Exercise:
Exact reproduction of the data is required, with images excluded.

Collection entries
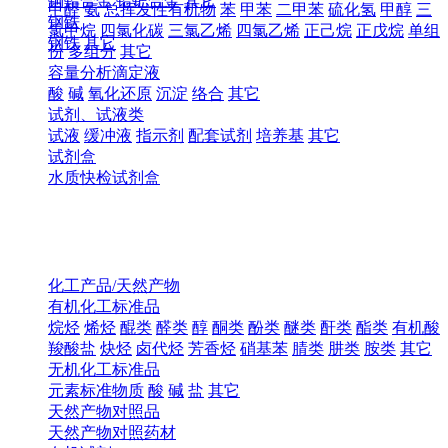
铜铅合金
铅钯合金
其它
甲醛
氨
总挥发性有机物
苯
甲苯
二甲苯
硫化氢
甲醇
三
钢铁
氯甲烷
四氯化碳
三氯乙烯
四氯乙烯
正己烷
正戊烷
单组
钢铁
其它
份
多组分
其它
容量分析滴定液
酸
碱
氧化还原
沉淀
络合
其它
试剂、试液类
试液
缓冲液
指示剂
配套试剂
培养基
其它
试剂盒
水质快检试剂盒
化工产品/天然产物
有机化工标准品
烷烃
烯烃
醌类
醛类
醇
酮类
酚类
醚类
酐类
酯类
有机酸
羧酸盐
炔烃
卤代烃
芳香烃
硝基苯
腈类
肼类
胺类
其它
无机化工标准品
元素标准物质
酸
碱
盐
其它
天然产物对照品
天然产物对照药材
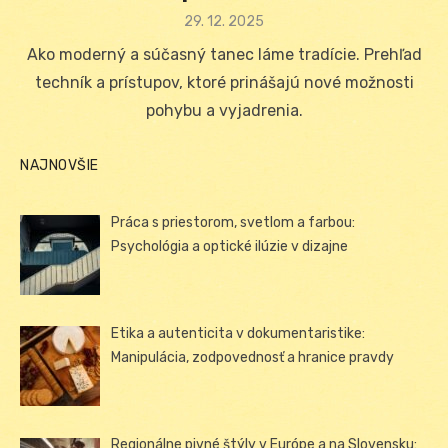
Posted
29. 12. 2025
on
Ako moderný a súčasný tanec láme tradície. Prehľad
techník a prístupov, ktoré prinášajú nové možnosti
pohybu a vyjadrenia.
NAJNOVŠIE
Práca s priestorom, svetlom a farbou:
Psychológia a optické ilúzie v dizajne
Etika a autenticita v dokumentaristike:
Manipulácia, zodpovednosť a hranice pravdy
Regionálne pivné štýly v Európe a na Slovensku:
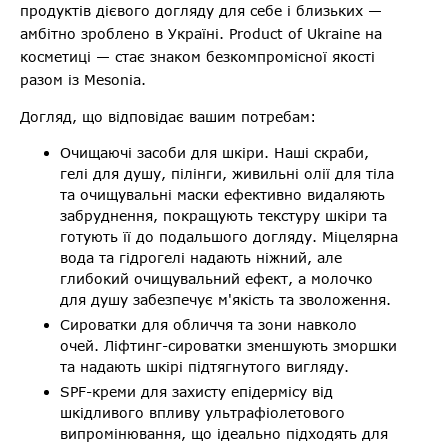
продуктів дієвого догляду для себе і близьких —
амбітно зроблено в Україні. Product of Ukraine на
косметиці — стає знаком безкомпромісної якості
разом із Mesonia.
Догляд, що відповідає вашим потребам:
Очищаючі засоби для шкіри. Наші скраби,
гелі для душу, пілінги, живильні олії для тіла
та очищувальні маски ефективно видаляють
забруднення, покращують текстуру шкіри та
готують її до подальшого догляду. Міцелярна
вода та гідрогелі надають ніжний, але
глибокий очищувальний ефект, а молочко
для душу забезпечує м'якість та зволоження.
Сироватки для обличчя та зони навколо
очей. Ліфтинг-сироватки зменшують зморшки
та надають шкірі підтягнутого вигляду.
SPF-креми для захисту епідермісу від
шкідливого впливу ультрафіолетового
випромінювання, що ідеально підходять для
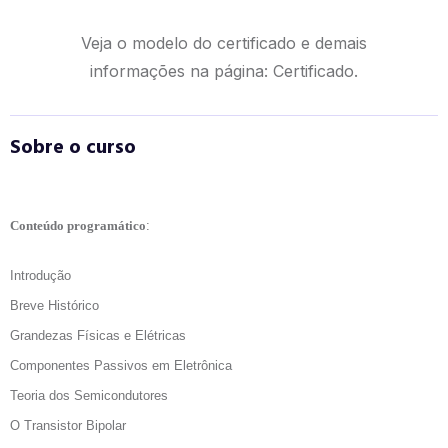
Veja o modelo do certificado e demais
informações na página:
Certificado.
Sobre o curso
Conteúdo programático
:
Introdução
Breve Histórico
Grandezas Físicas e Elétricas
Componentes Passivos
em Eletrônica
Teoria dos Semicondutores
O Transistor Bipolar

Result:
铜铅合金
铅钯合金
其它
甲醛
氨
总挥发性有机物
苯
甲苯
二甲苯
硫化氢
甲醇
三
钢铁
氯甲烷
四氯化碳
三氯乙烯
四氯乙烯
正己烷
正戊烷
单组
钢铁
其它
份
多组分
其它
容量分析滴定液
酸
碱
氧化还原
沉淀
络合
其它
试剂、试液类
试液
缓冲液
指示剂
配套试剂
培养基
其它
试剂盒
水质快检试剂盒
化工产品/天然产物
有机化工标准品
烷烃
烯烃
醌类
醛类
醇
酮类
酚类
醚类
酐类
酯类
有机酸
羧酸盐
炔烃
卤代烃
芳香烃
硝基苯
腈类
肼类
胺类
其它
无机化工标准品
元素标准物质
酸
碱
盐
其它
天然产物对照品
天然产物对照药材
Posted
29. 12. 2025
on
Ako moderný a súčasný tanec láme tradície. Prehľad
techník a prístupov, ktoré prinášajú nové možnosti
pohybu a vyjadrenia.
NAJNOVŠIE
Práca s priestorom, svetlom a farbou:
Psychológia a optické ilúzie v dizajne
Etika a autenticita v dokumentaristike:
Manipulácia, zodpovednosť a hranice pravdy
Regionálne pivné štýly v Európe a na Slovensku:
продуктів дієвого догляду для себе і близьких —
амбітно зроблено в Україні. Product of Ukraine на
косметиці — стає знаком безкомпромісної якості
разом із Mesonia.
Догляд, що відповідає вашим потребам:
Очищаючі засоби для шкіри. Наші скраби,
гелі для душу, пілінги, живильні олії для тіла
та очищувальні маски ефективно видаляють
забруднення, покращують текстуру шкіри та
готують її до подальшого догляду. Міцелярна
вода та гідрогелі надають ніжний, але
глибокий очищувальний ефект, а молочко
для душу забезпечує м'якість та зволоження.
Сироватки для обличчя та зони навколо
очей. Ліфтинг-сироватки зменшують зморшки
та надають шкірі підтягнутого вигляду.
SPF-креми для захисту епідермісу від
шкідливого впливу ультрафіолетового
випромінювання, що ідеально підходять для
Veja o modelo do certificado e demais
informações na página:
Certificado.
Sobre o curso
Conteúdo programático
:
Introdução
Breve Histórico
Grandezas Físicas e Elétricas
Componentes Passivos
em Eletrônica
Teoria dos Semicondutores
O Transistor Bipolar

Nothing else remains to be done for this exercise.